Тут было совершенно тихо. Люди заперлись в избы, бродили только собаки, по временам заливаясь оглушительным лаем.
Наконец мужик остановился около одной просторной избы.
– Вот тебе и Лукьяново жилье, – сказал он. – Постучись, он, чай, не спит. Где теперь спать – не до спанья.
– Спасибо, родимый, – прошептала Люба и стала стучать в ворота.
На дворе залаяли собаки, и через несколько мгновений послышался скрип шагов по снегу.
Ворота растворились.
– Кто стучит?
– К Лукьяну надоть, – стараясь придать как можно более грубости своему голосу, ответила Люба, а сама крестилась и мысленно повторяла слова первой пришедшей в голову молитвы.
– Чего тебе? – спросил довольно приятный старческий голос.

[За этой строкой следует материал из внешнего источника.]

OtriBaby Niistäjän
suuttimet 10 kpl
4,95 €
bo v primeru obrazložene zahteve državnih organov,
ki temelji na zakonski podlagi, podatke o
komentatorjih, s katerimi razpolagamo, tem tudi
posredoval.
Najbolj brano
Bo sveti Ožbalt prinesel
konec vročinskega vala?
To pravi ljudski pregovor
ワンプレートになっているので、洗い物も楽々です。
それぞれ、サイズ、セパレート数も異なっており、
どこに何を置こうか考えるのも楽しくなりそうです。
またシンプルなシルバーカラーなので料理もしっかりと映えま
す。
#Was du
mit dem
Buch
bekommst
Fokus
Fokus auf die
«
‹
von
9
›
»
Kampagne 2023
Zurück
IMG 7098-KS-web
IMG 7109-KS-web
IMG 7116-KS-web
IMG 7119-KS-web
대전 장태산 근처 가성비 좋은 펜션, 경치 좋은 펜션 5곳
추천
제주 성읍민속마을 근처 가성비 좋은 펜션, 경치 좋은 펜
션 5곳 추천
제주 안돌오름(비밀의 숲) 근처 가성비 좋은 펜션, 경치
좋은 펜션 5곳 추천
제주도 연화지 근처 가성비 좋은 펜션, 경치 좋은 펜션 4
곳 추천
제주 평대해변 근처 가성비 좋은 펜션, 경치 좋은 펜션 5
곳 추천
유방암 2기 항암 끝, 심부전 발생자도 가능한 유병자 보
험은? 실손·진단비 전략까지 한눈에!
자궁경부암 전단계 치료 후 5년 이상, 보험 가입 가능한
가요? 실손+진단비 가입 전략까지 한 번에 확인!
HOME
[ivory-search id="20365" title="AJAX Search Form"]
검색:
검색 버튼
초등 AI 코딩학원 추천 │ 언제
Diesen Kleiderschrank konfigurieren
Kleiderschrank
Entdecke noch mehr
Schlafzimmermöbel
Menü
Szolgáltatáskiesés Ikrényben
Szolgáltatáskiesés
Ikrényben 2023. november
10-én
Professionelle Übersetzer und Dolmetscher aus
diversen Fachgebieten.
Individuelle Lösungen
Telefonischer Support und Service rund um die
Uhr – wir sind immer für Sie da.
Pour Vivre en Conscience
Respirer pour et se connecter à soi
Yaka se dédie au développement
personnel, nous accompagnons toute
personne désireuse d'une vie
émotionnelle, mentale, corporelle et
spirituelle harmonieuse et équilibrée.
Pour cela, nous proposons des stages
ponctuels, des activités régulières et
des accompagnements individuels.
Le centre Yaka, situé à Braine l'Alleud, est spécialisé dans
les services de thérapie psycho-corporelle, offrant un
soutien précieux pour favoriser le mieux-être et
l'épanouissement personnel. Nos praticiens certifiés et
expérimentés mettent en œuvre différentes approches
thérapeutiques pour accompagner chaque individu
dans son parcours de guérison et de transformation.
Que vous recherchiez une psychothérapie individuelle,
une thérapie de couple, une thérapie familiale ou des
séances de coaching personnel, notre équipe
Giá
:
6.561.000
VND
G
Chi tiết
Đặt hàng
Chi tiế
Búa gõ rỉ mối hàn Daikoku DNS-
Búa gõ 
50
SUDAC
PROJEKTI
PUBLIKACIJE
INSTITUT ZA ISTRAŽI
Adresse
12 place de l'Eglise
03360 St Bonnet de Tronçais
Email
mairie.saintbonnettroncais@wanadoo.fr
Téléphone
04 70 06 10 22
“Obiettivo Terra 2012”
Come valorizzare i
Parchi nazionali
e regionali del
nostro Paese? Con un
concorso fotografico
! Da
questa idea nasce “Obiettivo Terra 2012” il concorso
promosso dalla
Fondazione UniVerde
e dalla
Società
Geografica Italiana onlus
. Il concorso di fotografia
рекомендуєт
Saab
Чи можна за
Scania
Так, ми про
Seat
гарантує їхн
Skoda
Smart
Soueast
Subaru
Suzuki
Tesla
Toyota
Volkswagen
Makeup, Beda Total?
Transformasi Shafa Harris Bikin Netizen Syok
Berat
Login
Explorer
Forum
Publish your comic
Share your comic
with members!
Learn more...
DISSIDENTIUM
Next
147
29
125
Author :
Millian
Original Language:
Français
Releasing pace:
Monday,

– Лукьяна, говорю, Лукьяна! – уже почти со слезами и, чувствуя, что снова у нее подкашиваются ноги, прошептала Люба. – Ты ли Лукьян?
– Да я, а то кто же?
– Лукьян, батюшка, милостивец, спаси меня, защити!
Люба упала на колени перед отворившим ей ворота человеком и хватала его за платье.
– Да стой! Что ты? Откуда? Поди сюда, ничего не разберу – темень-то, вишь, какая. Девка ты, что ли?
– Нет, не девка – парень. Спаси меня, Лукьянушка, не то пропала моя голова… Куда я теперь денусь?
– Иди в избу. Что там такое? Невдомек мне, – проговорил Лукьян, запирая за собою ворота.
Не помня себя, Люба вошла в избу и невольно зажмурилась от яркого света горевшей лучины.
Когда она немного успокоилась, то увидела, что находится в просторной и чистой клети, а перед нею стоит старик с длинной седой бородой, с большим красноватым, но добрым, сразу располагающим лицом.
С изумлением глядел этот старик на Любу, очевидно, дивясь, откуда это забрался к нему такой красавец мальчик.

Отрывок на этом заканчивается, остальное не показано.